The full proposal spans 51 pages (read it here), and follows that ten-year timeline by suggesting reforms and investments in the city’s correctional system with three broad goals: smaller, safer, and fairer jails. The first point — smaller jails — hinges on vast reductions in the city’s incarceration rate. The plan calls for a 25 percent reduction in the overall daily jail population in five years, from the current of 9,400 to 7,000. Then, in ten years, a plunge to 5,000. (For perspective, the daily jail population hovered around 20,000 in the 1990s, says the report.) The plan demands more efficient bail payments, diversion and recidivism programs, and ways to speed up case times, among other actions, to achieve this population reduction, though much hinges on New York City’s crime levels dropping even further from their record lows.
Reforms for safer jails will include moving all 16- and 17-year-olds off Rikers (a plan the city had proposed last year) and expanding dedicated units for mentally ill inmates.

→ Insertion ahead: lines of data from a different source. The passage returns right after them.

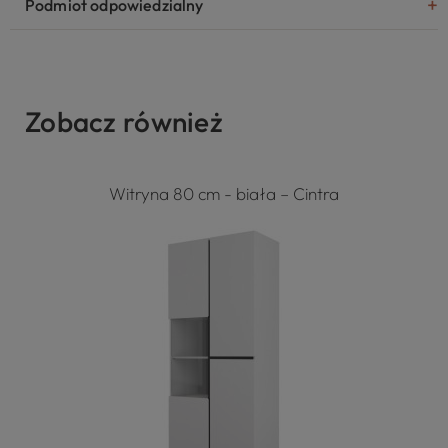
Podmiot odpowiedzialny
Zobacz również
Witryna 80 cm - biała – Cintra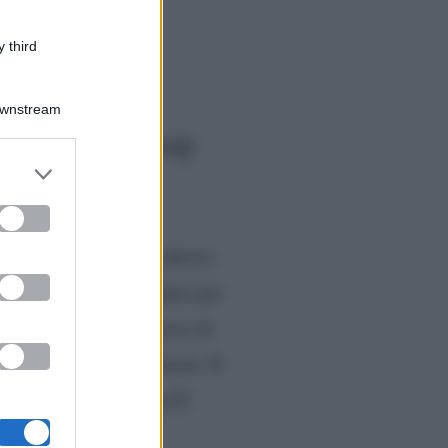
 third
Katie Cassidy,
Downstream
e tv Arrow e Gossip
er and store
to grant or
ed purposes
di Katie Cassidy, l’attrice
l Lance in Arrow ma pure per
l. L’interprete ha deciso di
rs a un anno dalle nozze. E
8.
Katie, come rivela E!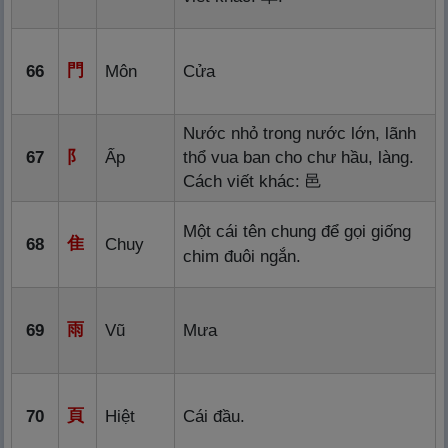
門
66
Môn
Cửa
Nước nhỏ trong nước lớn, lãnh
67
阝
Ấp
thổ vua ban cho chư hầu, làng.
Cách viết khác:
邑
Một cái tên chung để gọi giống
隹
68
Chuy
chim đuôi ngắn.
雨
69
Vũ
Mưa
頁
70
Hiệt
Cái đầu.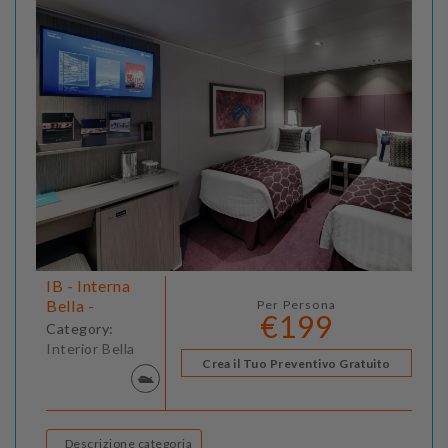
IB - Interna
Bella -
Per Persona
€199
Category:
Interior Bella
Crea il Tuo Preventivo Gratuito
Descrizione categoria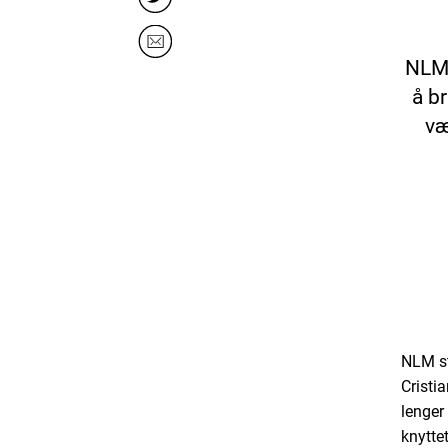
NLMs
å b
væ
NLM sta
Cristi
lenger
knyttet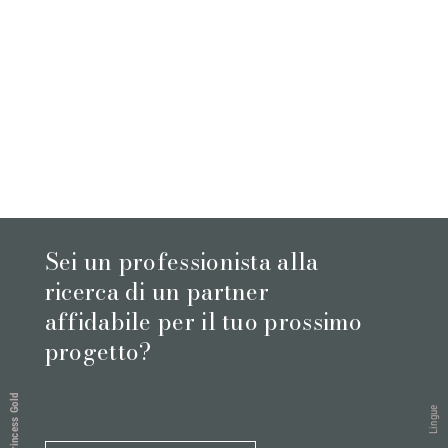
Sei un professionista alla
ricerca di un partner
affidabile per il tuo prossimo
progetto?
Princess Gold
Lingue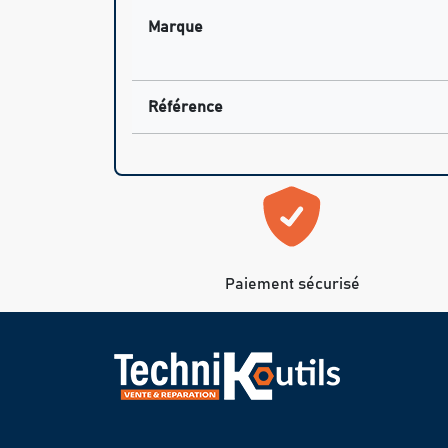
Marque
Référence
Paiement sécurisé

Much of this requires reinvesting back into Rikers to address its existing issues, and also renovating the city’s other existing jails. The report estimates this will come from about $1 billion budgeted in the Department of Corrections capital plan. Finally, to achieve fairer jails, the plan calls for educational and vocational curriculum, improved reentry programs, and greater support for corrections officers and jail staff.
De Blasio said in the plan’s introductory letter that this plan — or any plan to shutter Rikers — can’t be a quick fix. “This will be a long and difficult path,” he said. The proposal establishes an Implementation Task Force that includes the major players, from de Blasio to the city’s district attorneys to NYPD Commissioner James O’Neill to the yet-to-be-named Department of Corrections commissioner. (The task force still lists Joseph Ponte in the role, but he resigned last month amid a scandal.)
This ambitious plan borrows from the Rikers report issued by a blue-ribbon commission that was released as de Blasio announced his initial decision to close the jail. The centerpiece of that plan called for building smaller jails in each of the boroughs to replace Rikers, and that will likely have to be a huge part of de Blasio’s latest proposal. But the mayor’s road map largely dodges specific details, citing the city’s responsibility in “identifying and developing appropriate sites for new jails.” And that might be the greatest hurdle to shutting Rikers for good: New jails are imperative to any attempt to do that, but they’re bound to face fierce opposition from residents.